Objective To investigate the role of induction of carbon monoxide (CO) with methylene chloride (MC) in recipients in ameliorating allograft rejection and prolonging allograft survival and to explore the possible mechanisms in a murine heart transplantation model.Methods Inbred male C57BL/6 mice were used as donors and inbred male Balb/c mice as recipients respectively to establish cervical heterotopic heart transplantation model.The experiments were divided into 3 groups.Recipients were treated with MC (100 mg/kg,per os) day 1 prior to transplantation to day 6 posttransplantation (group MC1w) or to day 13 posttransplantation (group MC2w),or treated with isovolumic olive oil day 1 prior to transplantation to cardiac arrest of allograft (group Tx).The serum TNF-α and IL-10 proteins,TNF-α and IL-10 mRNA,and Foxp3 mRNA and protein in cardiac grafts were measured respectively.The intercellular adhesion molecule-1 (ICAM-1) and Caspase-3 protein in cardiac grafts,and the histopathologic changes of cardiac grafts were also observed.Results Serum COHb levels in untreated mice were (0.85 ± 0.28)％.After MC application,serum COHb peaked within 3 h in recipients (5.24 ± 0,45)％ (P＜0.01 ).The median survival time of cardiac grafts in group MC1w(12.1 days) and group MC2w( 19.4 days) was longer than that in group Tx (6.3 days) (P ＜0.01).
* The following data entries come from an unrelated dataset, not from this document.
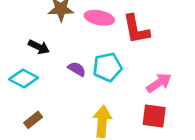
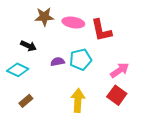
purple semicircle: (77, 69) -> (58, 62), turned -40
red square: (154, 116) -> (117, 95), turned 30

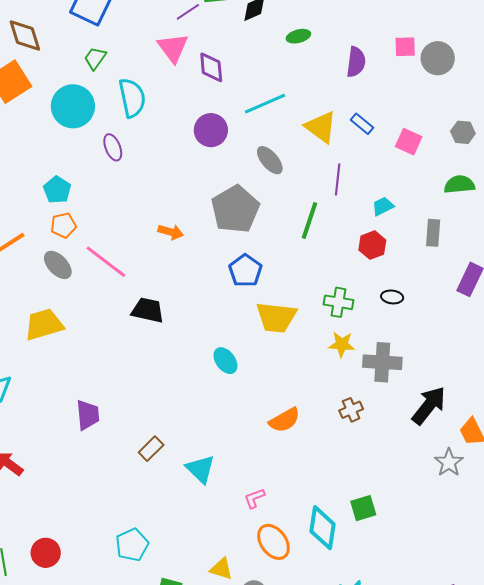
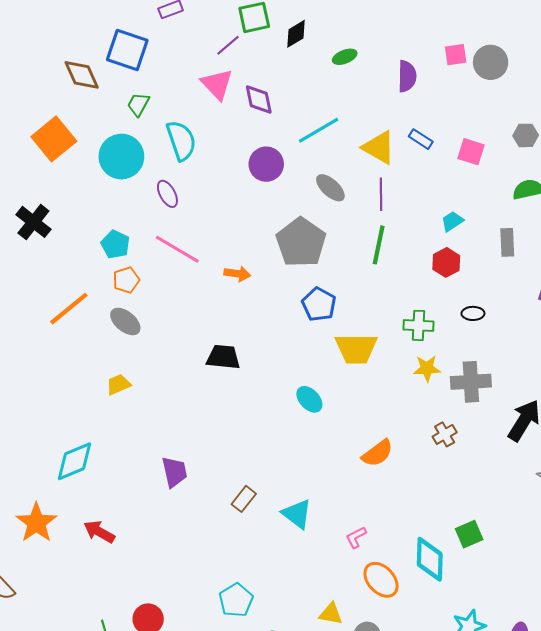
brown diamond: (25, 35) -> (82, 75), moved
purple line: (338, 179) -> (381, 194), moved
pink line: (106, 262) -> (177, 249), moved
yellow trapezoid: (44, 324) -> (118, 384), size x0.6

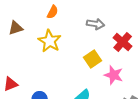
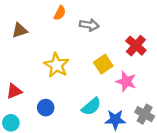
gray arrow: (96, 24) -> (89, 25), moved
yellow star: (50, 41) -> (57, 65), moved

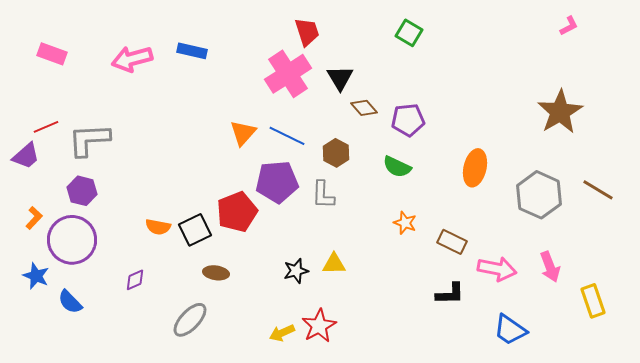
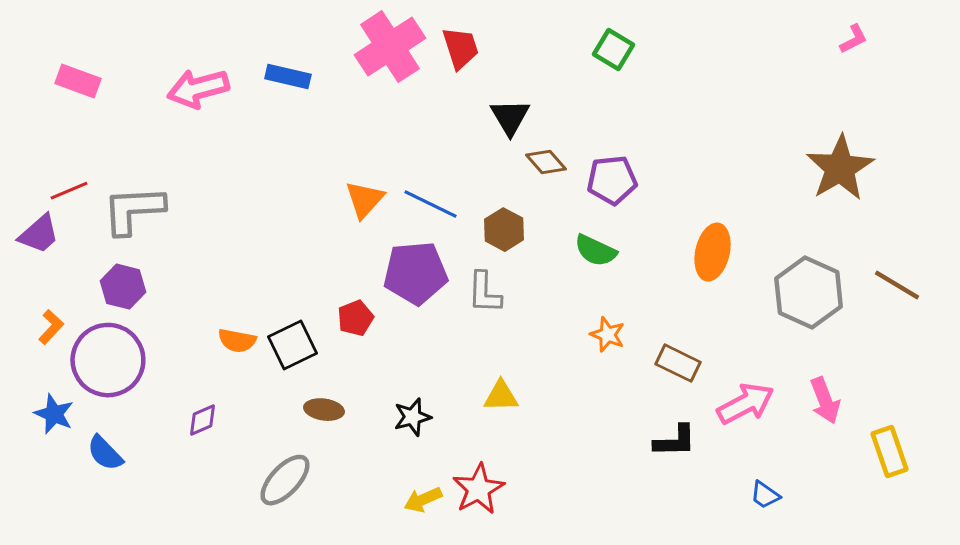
pink cross: (288, 74) -> (390, 47), moved
red pentagon: (237, 212) -> (355, 318), size x0.6
pink arrow: (497, 269) -> (746, 404), turned -39
black star: (296, 271) -> (412, 417), moved
blue trapezoid: (510, 330) -> (765, 495), size x0.6

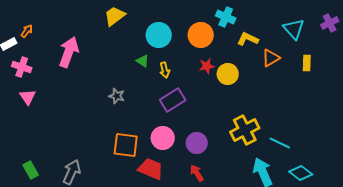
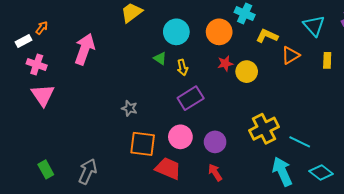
gray star: (117, 96) -> (129, 108), moved
pink triangle: (28, 97) -> (43, 95), size x1.4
As compared with group Tx,induction of CO in group MC1w and group MC2w down-regulated significantly the levels of serum TNF-α (P＜0.01 ) and TNF-α mRNA (P＜0.01) of cardiac grafts and spleen in recipient mice,inhibited the protein expression of ICAM-1 (P＜0.01) and Caspase-3 (P＜0.01) of cardiac grafts,and inhibited,especially in group MC2w,the proliferation of lymphocytes and monocytes infiltration in cardiac grafts.There was no significant difference in serum IL-10 and Foxp3 mRNA and protein in cardiac grafts and spleen of recipients among the groups (P＞0.05).Conclusion Induction of CM in recipients could relieve cardiac allograft rejection and prolong cardiac allograft survival via its anti-inflammation and anti-apoptotic effects,not via up-regulation of Foxp3 in recipient mice.